春の訪れとなる?平成30年4月1日より「改正宅地建物取引業法」による新書式

春の訪れとなる?
4月から新書式「改正宅建業法」

※画像は建物状況調査のイメージです。

知ってて損はない「平成30年4月1日より改正宅地建物取引業法による新書式」という情報です。

桜の花びらが舞い春の訪れを感じますが、今週より入学式や入社式などで新生活を始めた方も多いのではないでしょうか。
「新しい」と言えば、不動産業界でも1日から様々な書類が新しい書式になりました。

宅地建物取引業法の改正に伴う新書式です。

主に何が変わったのかというと建物を売買する際の書類に新たに「建物状況調査」の欄が設けられたのです。
今までも告知書と呼ばれる売主の告知による「物件状況報告書」がありましたが、今回は専門家による調査をしているかどうかの確認をするものです。
専門家の調査によって悪い箇所が見つかれば手を加えることで「安心安全」を求められるというものです。

それでは、変更になった3つの書式を見ていきましょう。
各協会により書式の文言等に若干の違いはあると思いますが、内容は同じです。

(1)媒介契約書
「3 建物状況調査を実施する者のあっせんの有無」欄追加
売却依頼時・物件申込時に「建物状況調査を実施する会社」を斡旋するかどうかの確認。

(2)重要事項説明書
「6.建物状況調査の結果の概要(既存の住宅のとき)」及び「7.建物の建築及び維持保全の状況に関する書類の保存の状況・耐震診断の内容(既存の建物のとき)」欄追加
1年以内に建物状況調査を実施している場合の結果」の報告。

(3)不動産売買契約書
「建物の構造耐力上主要な部分等の状況について確認した事項(第19条)」欄追加
「構造耐力上主要な部分・・・基礎、土台及び床組、床、柱及び梁、外壁及び軒裏、バルコニー、内壁、天井、小屋組」または「雨水の浸入を防止する部分・・・外壁、内壁、天井、屋根」の状況について建物状況調査により確認したかどうか。

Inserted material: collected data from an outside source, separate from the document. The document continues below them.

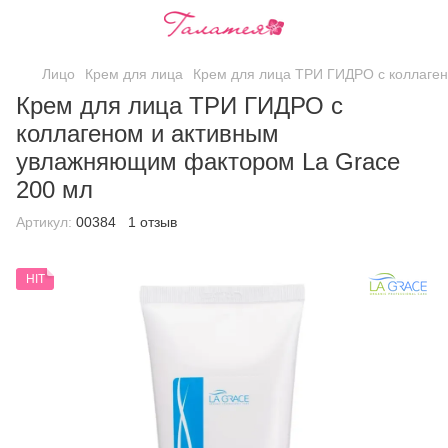
Лицо
Крем для лица
Крем для лица ТРИ ГИДРО с коллаге
Крем для лица ТРИ ГИДРО с
коллагеном и активным
увлажняющим фактором La Grace
200 мл
Артикул:
00384
1 отзыв
HIT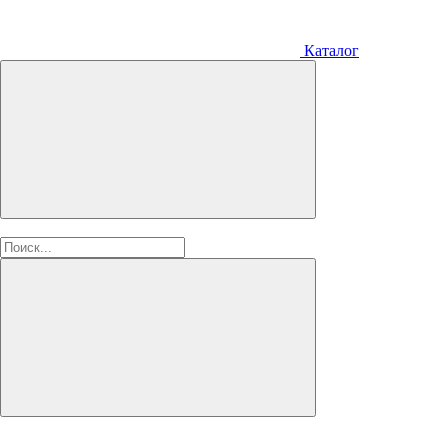
Каталог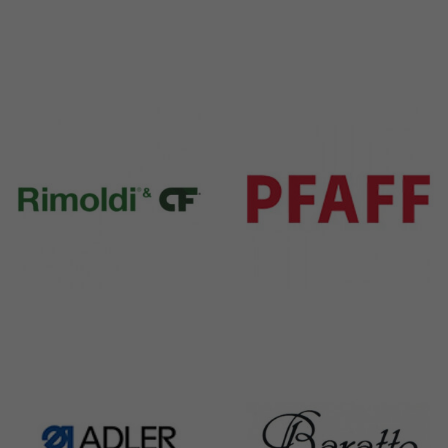
Durkopp
Yamato
351 Products
6 Products
Rimoldi & CF
Pfaff
1391 Products
301 Products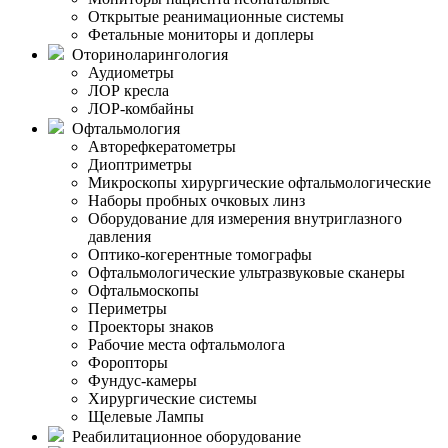
Открытые реанимационные системы
Фетальные мониторы и доплеры
Оториноларингология
Аудиометры
ЛОР кресла
ЛОР-комбайны
Офтальмология
Авторефкератометры
Диоптриметры
Микроскопы хирургические офтальмологические
Наборы пробных очковых линз
Оборудование для измерения внутриглазного
давления
Оптико-когерентные томографы
Офтальмологические ультразвуковые сканеры
Офтальмоскопы
Периметры
Проекторы знаков
Рабочие места офтальмолога
Форопторы
Фундус-камеры
Хирургические системы
Щелевые Лампы
Реабилитационное оборудование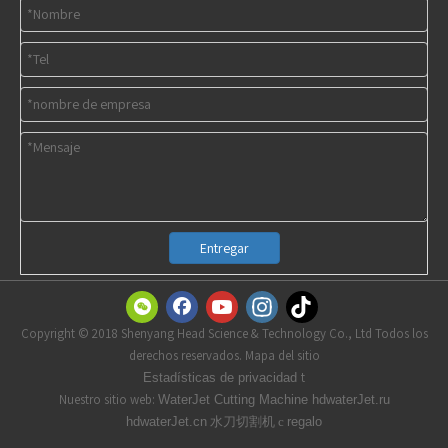
Entregar
Copyright © 2018 Shenyang Head Science & Technology Co., Ltd Todos los
derechos reservados. Mapa del sitio
t
Estadísticas de privacidad
Nuestro sitio web:
WaterJet Cutting Machine
hdwaterJet.ru
水刀切割机 с
hdwaterJet.cn
regalo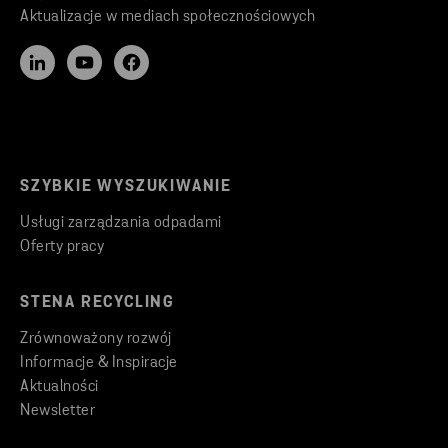
Aktualizacje w mediach społecznościowych
SZYBKIE WYSZUKIWANIE
Usługi zarządzania odpadami
Oferty pracy
STENA RECYCLING
Zrównoważony rozwój
Informacje & Inspiracje
Aktualności
Newsletter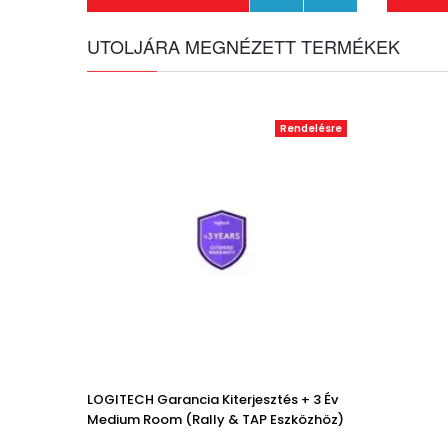
UTOLJÁRA MEGNÉZETT TERMÉKEK
Rendelésre
LOGITECH Garancia Kiterjesztés + 3 Év
Medium Room (Rally & TAP Eszközhöz)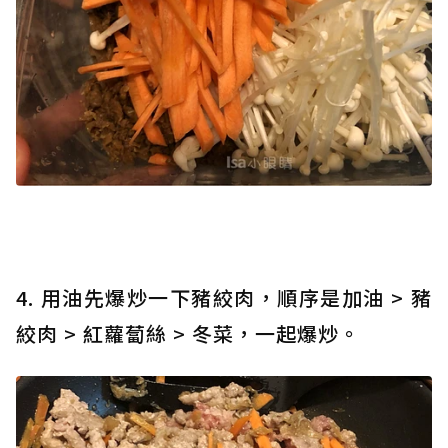
4. 用油先爆炒一下豬絞肉，順序是加油 > 豬
絞肉 > 紅蘿蔔絲 > 冬菜，一起爆炒。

「建物状況調査」は先日まで「住宅インスペクション」と呼ばれ、物件の状況を知るには非常に良いものです。
今回の法改正の目的は「安心安全な中古住宅の流通促進」ですが、少々物議をかましております。

ココに注意!
(※3)建物状況調査は、劣化事象等の有無を判定する調査であり、瑕疵の有無を判定したり、瑕疵のないことを保証するものではありません。

簡単に言うと売主の告知書より精度の高い「告知書」です。

先程も書きましたが、今までも告知書と呼ばれる売主の告知による「物件状況報告書」がありました。
今回の「建物状況調査」は専門家に調査依頼をした場合にその内容を説明するのですが物議の理由が以下の3つです。
(1)「建物状況調査」の有効期限が1年である。
(2)買主の依頼による「物件状況調査」の場合、調査が遅くなればなるほど重要事項説明書が作れない。
(3)瑕疵(売主も把握していない欠陥)の有無を判定しているものではない。

任意でありながら、義務であるかのような書式に変更したにも関わらず、買主が本来一番知りたい筈の「売主も把握していない欠陥の有無の判定はしない(していなくてもよい)」という内容に不動産業者も困惑しているのです。
「じゃあ調査費を出しても調査書の効力としては今までの告知書とほぼ一緒なの?」となっているのです。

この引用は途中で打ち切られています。